- EXTRACTED MATERIAL -
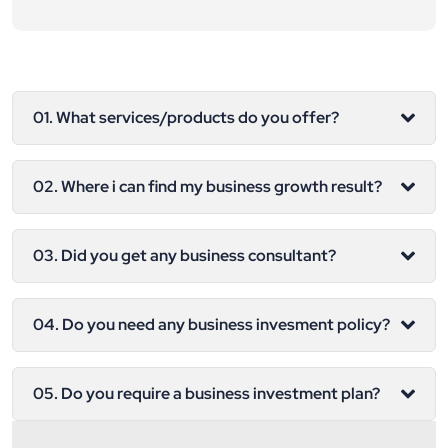
01. What services/products do you offer?
02. Where i can find my business growth result?
03. Did you get any business consultant?
04. Do you need any business invesment policy?
05. Do you require a business investment plan?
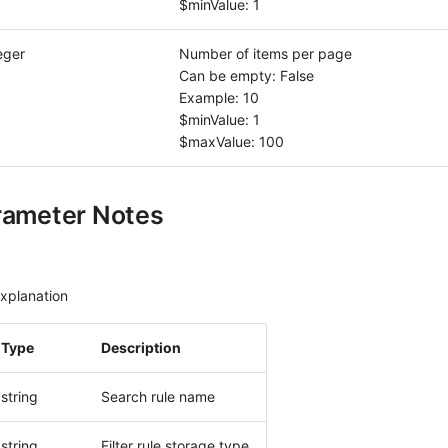
$minValue: 1
eger
Number of items per page
Can be empty: False
Example: 10
$minValue: 1
$maxValue: 100
rameter Notes
xplanation
Type
Description
string
Search rule name
string
Filter rule storage type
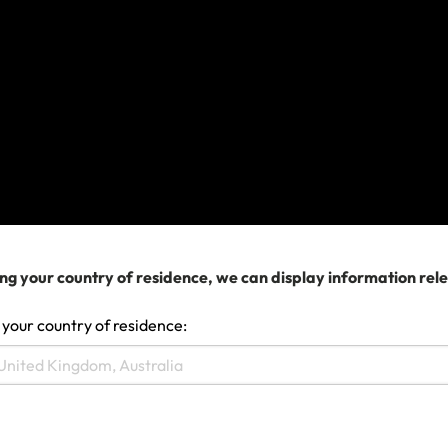
• Hospitalization;
• Prescribed medication;
• Doctor’s visits;
• Repatriation to your home if deemed medically
necessary; and
• If the worst happens, repatriation of your remains
or local cremation or funeral overseas and when
necessary, costs for your next of kin to travel with
your remains.
ng your country of residence, we can display information rel
It's important to note you need to contact our
24/7
 your country of residence:
Emergency Assistance team
before making any
plans, regardless of whether you’re already
receiving treatment and what your treating doctor
says. They can guide you to appropriate local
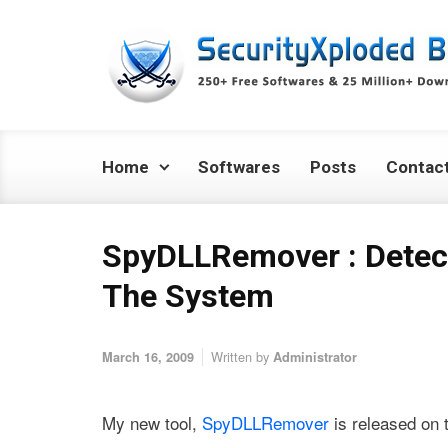
Skip to main content
Home
Softwares
Posts
Contac
SpyDLLRemover : Detec
The System
Written by
March 16, 2009
Administrator
My new tool,
SpyDLLRemover
is released on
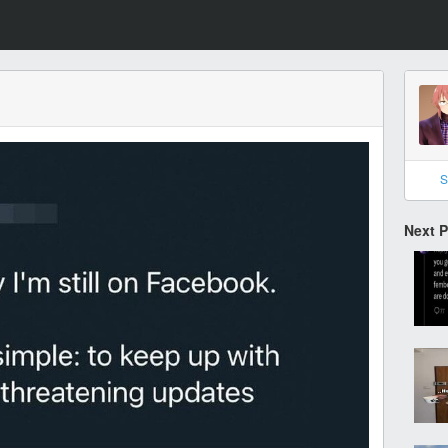
S
Next 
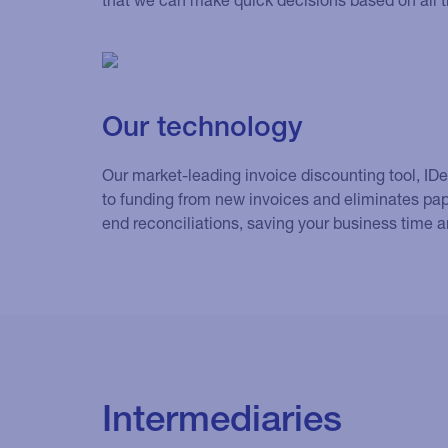
Our technology
Our market-leading invoice discounting tool, ID
to funding from new invoices and eliminates pa
end reconciliations, saving your business time 
Intermediaries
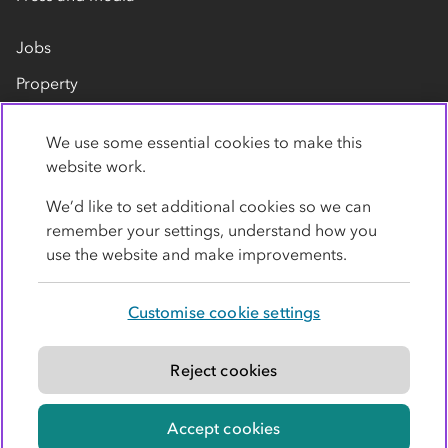
Jobs
Property
Our suppliers
We use some essential cookies to make this
Contact us
website work.
We’d like to set additional cookies so we can
remember your settings, understand how you
use the website and make improvements.
Customise cookie settings
Privacy policy
Cookies
Terms
Accessibility
Modern slavery statement
Reject cookies
© Co-operative Group Limited. All rights reserved.
Accept cookies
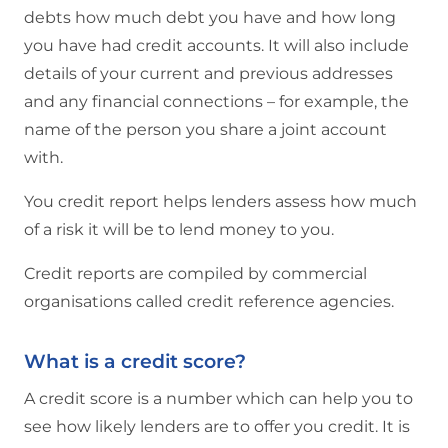
debts how much debt you have and how long
you have had credit accounts. It will also include
details of your current and previous addresses
and any financial connections – for example, the
name of the person you share a joint account
with.
You credit report helps lenders assess how much
of a risk it will be to lend money to you.
Credit reports are compiled by commercial
organisations called credit reference agencies.
What is a credit score?
A credit score is a number which can help you to
see how likely lenders are to offer you credit. It is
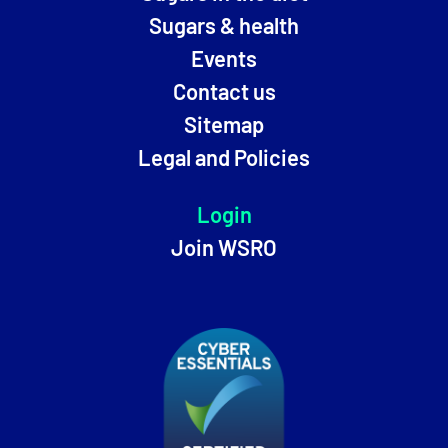
Sugars & health
Events
Contact us
Sitemap
Legal and Policies
Login
Join WSRO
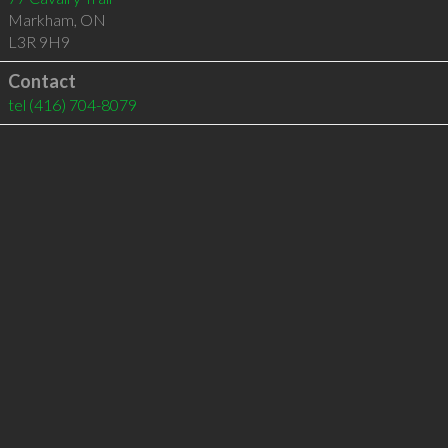
Markham
,
ON
L3R 9H9
Contact
tel
(416) 704-8079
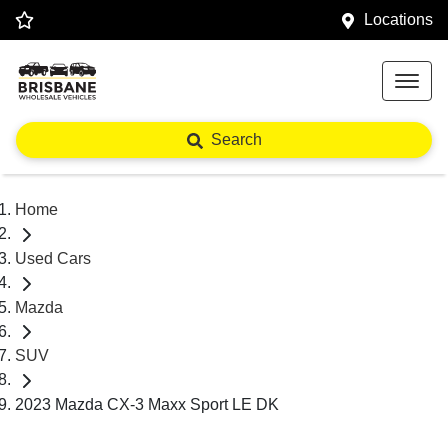
Locations
Search
Home
Used Cars
Mazda
SUV
2023 Mazda CX-3 Maxx Sport LE DK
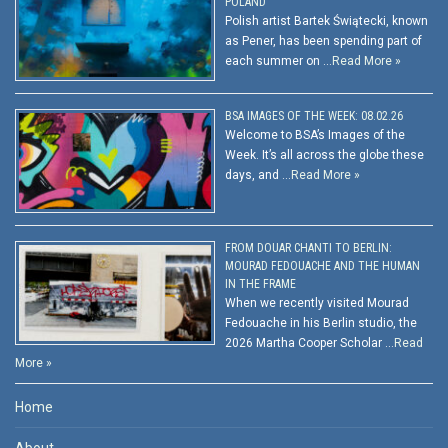
POLAND
Polish artist Bartek Świątecki, known
as Pener, has been spending part of
each summer on …
Read More »
BSA IMAGES OF THE WEEK: 08.02.26
Welcome to BSA’s Images of the
Week. It’s all across the globe these
days, and …
Read More »
FROM DOUAR CHANTI TO BERLIN:
MOURAD FEDOUACHE AND THE HUMAN
IN THE FRAME
When we recently visited Mourad
Fedouache in his Berlin studio, the
2026 Martha Cooper Scholar …
Read
More »
Home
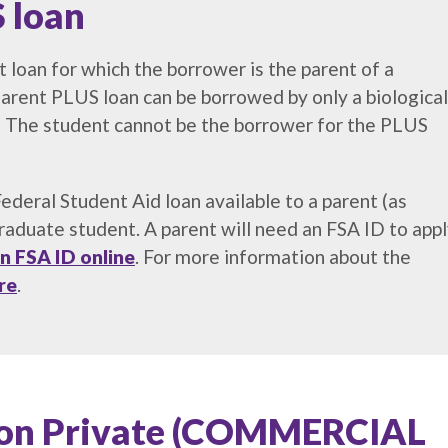
 loan
 loan for which the borrower is the parent of a
rent PLUS loan can be borrowed by only a biological
t. The student cannot be the borrower for the PLUS
deral Student Aid loan available to a parent (as
aduate student. A parent will need an FSA ID to app
n FSA ID online
. For more information about the
re
.
tion Private (COMMERCIAL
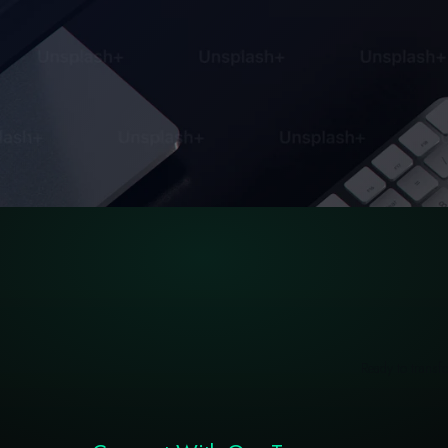
Ready to transfo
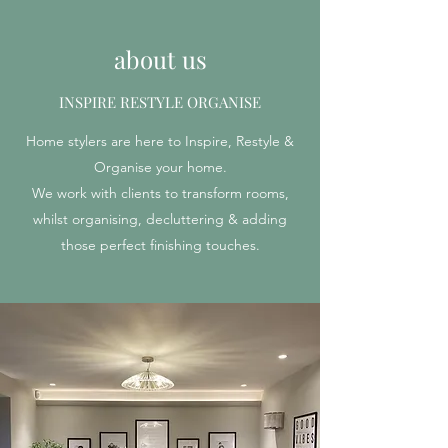
about us
INSPIRE RESTYLE ORGANISE
Home stylers are here to Inspire, Restyle &
Organise your home.
We work with clients to transform rooms,
whilst organising, decluttering & adding
those perfect finishing touches.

- TASK BRIEF -
All lines from the beginning of the entries above to the line containing "Search rule name", inclusive, should be printed exactly, apart from the pictures.

- ANSWER BELOW -
01. What services/products do you offer?
02. Where i can find my business growth result?
03. Did you get any business consultant?
04. Do you need any business invesment policy?
05. Do you require a business investment plan?
$minValue: 1
eger
Number of items per page
Can be empty: False
Example: 10
$minValue: 1
$maxValue: 100
rameter Notes
xplanation
Type
Description
string
Search rule name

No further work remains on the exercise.